As crazy as it sounds I never realized how hard I worked or how difficult it was to “be me” until I was incapable of keeping that pace anymore. Post-trauma I would find myself working twice as hard to get half as much and ultimately exhausting myself into about two anxiety attacks and multiple tearful breakdowns per week.
I suppose when you look at me on paper and you see that I teach a graduate level course, am writing a dissertation, work for my university, and countless other volunteer involvements each week it seems like I do a fair amount. Before, it all seemed easy. I got my work done with ease. Writing was my greatest pleasure even when it was a struggle to get in all the right words in just the right way, and I was always happy to take on more so long as there wasn’t a schedule conflict. This is not to mention a bustling social life.
Now? I haven’t been out to eat in two weeks. Hell, I haven’t even wanted to eat in two weeks. I’ve hung out with friends but only at home because social situations cause my anxiety to rise. It takes me a really long time to focus on anything long enough to make it good which wrecks havoc on someone trying to write a potentially publishable manuscript. In other words, I feel the weight of every task I used to do with such ease. So much so that in all my greatest effort I’m really only managing “average” at best.

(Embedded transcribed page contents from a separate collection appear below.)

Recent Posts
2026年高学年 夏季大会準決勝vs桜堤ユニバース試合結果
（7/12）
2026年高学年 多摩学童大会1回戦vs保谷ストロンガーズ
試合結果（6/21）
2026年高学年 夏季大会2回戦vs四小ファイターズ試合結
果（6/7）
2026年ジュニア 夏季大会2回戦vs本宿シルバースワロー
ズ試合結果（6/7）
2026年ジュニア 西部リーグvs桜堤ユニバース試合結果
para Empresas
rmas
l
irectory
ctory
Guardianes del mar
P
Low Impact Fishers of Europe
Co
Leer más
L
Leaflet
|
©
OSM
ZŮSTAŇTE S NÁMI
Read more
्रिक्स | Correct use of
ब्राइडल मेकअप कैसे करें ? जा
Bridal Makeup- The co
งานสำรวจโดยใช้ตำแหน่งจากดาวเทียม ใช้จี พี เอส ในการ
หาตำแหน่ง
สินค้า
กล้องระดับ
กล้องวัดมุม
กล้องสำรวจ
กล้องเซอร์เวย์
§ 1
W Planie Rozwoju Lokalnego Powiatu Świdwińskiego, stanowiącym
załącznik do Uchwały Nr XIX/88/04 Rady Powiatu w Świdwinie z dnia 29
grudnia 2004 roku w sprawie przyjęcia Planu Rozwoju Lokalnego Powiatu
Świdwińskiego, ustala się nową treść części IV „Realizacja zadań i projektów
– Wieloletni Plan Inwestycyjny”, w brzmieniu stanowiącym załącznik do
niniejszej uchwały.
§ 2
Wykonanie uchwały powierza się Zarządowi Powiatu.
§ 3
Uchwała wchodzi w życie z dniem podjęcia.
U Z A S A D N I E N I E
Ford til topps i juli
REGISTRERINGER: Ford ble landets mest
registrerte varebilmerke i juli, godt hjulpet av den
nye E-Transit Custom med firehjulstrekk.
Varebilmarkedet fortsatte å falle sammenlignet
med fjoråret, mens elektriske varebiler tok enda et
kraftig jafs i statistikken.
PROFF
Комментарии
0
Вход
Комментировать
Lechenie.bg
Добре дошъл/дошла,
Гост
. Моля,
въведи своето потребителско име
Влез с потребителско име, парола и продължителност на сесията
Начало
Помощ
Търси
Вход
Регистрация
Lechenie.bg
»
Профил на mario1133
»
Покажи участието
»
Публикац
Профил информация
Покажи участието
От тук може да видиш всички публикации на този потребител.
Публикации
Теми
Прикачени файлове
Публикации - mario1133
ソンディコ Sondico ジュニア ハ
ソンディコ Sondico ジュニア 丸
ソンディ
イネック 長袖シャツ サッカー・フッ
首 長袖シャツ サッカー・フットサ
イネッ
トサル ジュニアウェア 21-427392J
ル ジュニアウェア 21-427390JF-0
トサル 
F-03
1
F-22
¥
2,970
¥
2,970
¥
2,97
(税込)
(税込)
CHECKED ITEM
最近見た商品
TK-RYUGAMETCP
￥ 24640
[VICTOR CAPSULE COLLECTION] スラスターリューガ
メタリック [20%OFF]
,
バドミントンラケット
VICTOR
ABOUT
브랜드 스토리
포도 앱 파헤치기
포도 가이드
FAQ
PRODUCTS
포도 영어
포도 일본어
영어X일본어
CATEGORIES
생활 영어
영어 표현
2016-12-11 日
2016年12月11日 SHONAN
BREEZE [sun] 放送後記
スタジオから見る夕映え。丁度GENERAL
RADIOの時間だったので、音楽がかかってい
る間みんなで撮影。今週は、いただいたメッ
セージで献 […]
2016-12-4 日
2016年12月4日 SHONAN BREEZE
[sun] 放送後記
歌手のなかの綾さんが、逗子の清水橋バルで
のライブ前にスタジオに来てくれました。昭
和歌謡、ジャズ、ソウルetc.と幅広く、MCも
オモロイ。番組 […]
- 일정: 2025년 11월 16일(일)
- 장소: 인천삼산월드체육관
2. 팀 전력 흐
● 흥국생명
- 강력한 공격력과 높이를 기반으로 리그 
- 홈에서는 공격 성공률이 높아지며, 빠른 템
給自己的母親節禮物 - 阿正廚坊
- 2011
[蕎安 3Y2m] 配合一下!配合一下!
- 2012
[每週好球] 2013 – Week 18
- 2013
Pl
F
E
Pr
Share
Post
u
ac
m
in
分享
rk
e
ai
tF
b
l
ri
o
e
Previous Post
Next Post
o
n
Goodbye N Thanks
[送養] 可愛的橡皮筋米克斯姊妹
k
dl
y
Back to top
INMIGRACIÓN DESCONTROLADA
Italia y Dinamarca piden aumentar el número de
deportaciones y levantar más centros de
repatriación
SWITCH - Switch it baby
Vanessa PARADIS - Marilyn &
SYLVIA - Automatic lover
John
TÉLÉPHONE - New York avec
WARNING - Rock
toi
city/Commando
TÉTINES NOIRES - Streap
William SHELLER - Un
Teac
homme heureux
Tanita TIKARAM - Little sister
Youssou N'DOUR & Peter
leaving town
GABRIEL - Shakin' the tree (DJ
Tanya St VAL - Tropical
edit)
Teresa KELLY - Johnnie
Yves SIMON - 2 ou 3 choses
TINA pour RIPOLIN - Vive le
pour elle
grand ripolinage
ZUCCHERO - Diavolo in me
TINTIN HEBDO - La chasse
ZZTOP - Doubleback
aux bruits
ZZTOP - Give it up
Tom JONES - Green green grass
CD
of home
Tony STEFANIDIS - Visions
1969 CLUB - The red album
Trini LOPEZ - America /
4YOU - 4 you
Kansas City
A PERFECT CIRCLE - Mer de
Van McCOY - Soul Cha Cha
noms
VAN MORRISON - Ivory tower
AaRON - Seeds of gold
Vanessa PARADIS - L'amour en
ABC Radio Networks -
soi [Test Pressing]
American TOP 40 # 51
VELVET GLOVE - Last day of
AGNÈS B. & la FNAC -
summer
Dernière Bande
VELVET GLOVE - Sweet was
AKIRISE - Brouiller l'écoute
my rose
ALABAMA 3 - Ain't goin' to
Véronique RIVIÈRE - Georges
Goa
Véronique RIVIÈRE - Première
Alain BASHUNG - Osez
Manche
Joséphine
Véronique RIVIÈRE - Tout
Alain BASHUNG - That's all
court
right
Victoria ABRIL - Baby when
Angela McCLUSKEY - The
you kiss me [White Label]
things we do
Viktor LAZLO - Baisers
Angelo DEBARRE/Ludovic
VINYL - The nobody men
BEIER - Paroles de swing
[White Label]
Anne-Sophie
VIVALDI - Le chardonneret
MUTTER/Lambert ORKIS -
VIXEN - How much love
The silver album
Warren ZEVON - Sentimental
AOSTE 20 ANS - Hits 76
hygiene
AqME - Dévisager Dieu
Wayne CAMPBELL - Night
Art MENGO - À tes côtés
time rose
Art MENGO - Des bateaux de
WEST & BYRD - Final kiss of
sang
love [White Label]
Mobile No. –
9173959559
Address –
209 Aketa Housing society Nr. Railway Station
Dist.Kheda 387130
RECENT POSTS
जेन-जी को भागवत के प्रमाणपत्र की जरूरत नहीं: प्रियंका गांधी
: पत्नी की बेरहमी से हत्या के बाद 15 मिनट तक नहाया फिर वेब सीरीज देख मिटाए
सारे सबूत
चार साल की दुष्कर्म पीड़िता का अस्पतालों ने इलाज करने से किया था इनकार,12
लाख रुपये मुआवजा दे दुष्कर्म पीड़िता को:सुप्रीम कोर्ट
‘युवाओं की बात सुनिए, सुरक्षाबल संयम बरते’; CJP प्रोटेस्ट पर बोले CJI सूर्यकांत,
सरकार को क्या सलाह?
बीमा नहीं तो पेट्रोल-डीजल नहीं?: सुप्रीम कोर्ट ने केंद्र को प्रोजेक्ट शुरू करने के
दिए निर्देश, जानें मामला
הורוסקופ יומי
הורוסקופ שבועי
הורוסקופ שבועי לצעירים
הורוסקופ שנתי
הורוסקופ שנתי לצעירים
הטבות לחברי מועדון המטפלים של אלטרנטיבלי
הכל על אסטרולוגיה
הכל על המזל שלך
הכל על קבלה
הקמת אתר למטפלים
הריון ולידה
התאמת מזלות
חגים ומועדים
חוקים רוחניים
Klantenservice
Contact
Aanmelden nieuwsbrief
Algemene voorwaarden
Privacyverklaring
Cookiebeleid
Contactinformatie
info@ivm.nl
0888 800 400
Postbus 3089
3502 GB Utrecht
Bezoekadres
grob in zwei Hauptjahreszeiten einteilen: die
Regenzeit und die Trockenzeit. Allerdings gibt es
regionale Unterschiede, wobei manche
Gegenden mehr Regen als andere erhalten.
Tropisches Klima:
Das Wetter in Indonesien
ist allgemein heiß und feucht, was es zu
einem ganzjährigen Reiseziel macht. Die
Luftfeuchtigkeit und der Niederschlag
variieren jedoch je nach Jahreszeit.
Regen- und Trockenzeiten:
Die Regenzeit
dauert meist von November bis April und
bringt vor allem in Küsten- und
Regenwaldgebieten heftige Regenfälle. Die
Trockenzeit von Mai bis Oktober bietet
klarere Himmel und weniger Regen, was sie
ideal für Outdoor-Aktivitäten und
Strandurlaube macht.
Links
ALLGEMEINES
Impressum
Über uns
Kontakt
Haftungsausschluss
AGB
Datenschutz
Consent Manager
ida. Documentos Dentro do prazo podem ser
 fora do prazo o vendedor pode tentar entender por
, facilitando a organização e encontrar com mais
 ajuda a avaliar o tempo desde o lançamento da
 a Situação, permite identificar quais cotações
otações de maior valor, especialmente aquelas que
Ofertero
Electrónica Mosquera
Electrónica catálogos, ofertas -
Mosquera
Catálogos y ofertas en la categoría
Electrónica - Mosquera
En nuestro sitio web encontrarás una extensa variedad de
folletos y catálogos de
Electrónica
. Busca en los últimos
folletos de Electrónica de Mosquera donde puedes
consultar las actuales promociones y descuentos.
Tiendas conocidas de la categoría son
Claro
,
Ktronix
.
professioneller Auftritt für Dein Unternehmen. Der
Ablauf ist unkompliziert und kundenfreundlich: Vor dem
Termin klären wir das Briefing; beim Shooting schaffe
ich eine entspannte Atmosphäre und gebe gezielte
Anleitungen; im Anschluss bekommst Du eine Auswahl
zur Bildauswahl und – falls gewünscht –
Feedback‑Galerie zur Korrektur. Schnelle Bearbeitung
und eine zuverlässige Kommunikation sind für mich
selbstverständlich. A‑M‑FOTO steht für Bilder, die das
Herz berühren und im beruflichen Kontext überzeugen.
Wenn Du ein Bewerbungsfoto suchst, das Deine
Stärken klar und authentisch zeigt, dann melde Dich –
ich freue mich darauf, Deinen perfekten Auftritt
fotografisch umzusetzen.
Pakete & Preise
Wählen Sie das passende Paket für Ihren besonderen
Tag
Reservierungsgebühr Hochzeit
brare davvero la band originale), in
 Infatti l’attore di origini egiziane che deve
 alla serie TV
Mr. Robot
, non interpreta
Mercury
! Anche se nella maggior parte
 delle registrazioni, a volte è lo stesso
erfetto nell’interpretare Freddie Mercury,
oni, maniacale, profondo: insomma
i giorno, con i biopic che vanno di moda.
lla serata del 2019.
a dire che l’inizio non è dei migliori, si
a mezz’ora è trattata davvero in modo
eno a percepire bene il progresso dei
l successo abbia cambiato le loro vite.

After talking to The Good Doctor last night she suggested I take a pause. For my mental well being. She said “I’m afraid of what the wall is going to look like when you hit it if you keep pushing yourself.” That’s strong sentiment from a friend who pushed herself through medical school, residency, and is now a ER pediatrician all before 30. Somewhere deep inside of me I knew she was right. Concluding our phone call I wrote to my boss letting her know I would be taking the week off. No work no writing no nothing. This was going to be my time to dedicate to healing. Giving myself what I needed each day.
I’m not yet sure exactly what that means and to be honest I’m nervous about such open ended possibility. I enjoy certainty to some extent and I like feeling productive. Being tasked with il dolce far niente (the sweet art of doing nothing) is overwhelming. But I get to wake up and ask myself each day what I need and then I get to give it to myself.
I’m not going to heal in a week. These seven days are just to give my body time to reset. To stop operating from straight up survival mode and communicate to myself that I am okay and I am safe. I’ve been going ever since it happened. Literally the day of the assault I taught class that night. And I’ve been at work and working (albeit poorly) ever since. I need the pause.
All I can foresee is dedicated time for meditation. Some journaling and maybe working on getting my appetite back.
Working on getting through this “healthily” as Jennie says has been so extremely difficult. It’s so much more tempting to fold into yourself and cry or pretend it didn’t happen and push through…but I guess I’ve seen enough of both outcomes to know I want something different for myself. So while it’s difficult and I hate it right now, I am hoping one day I can look back and be thankful I took these steps. Fingers crossed.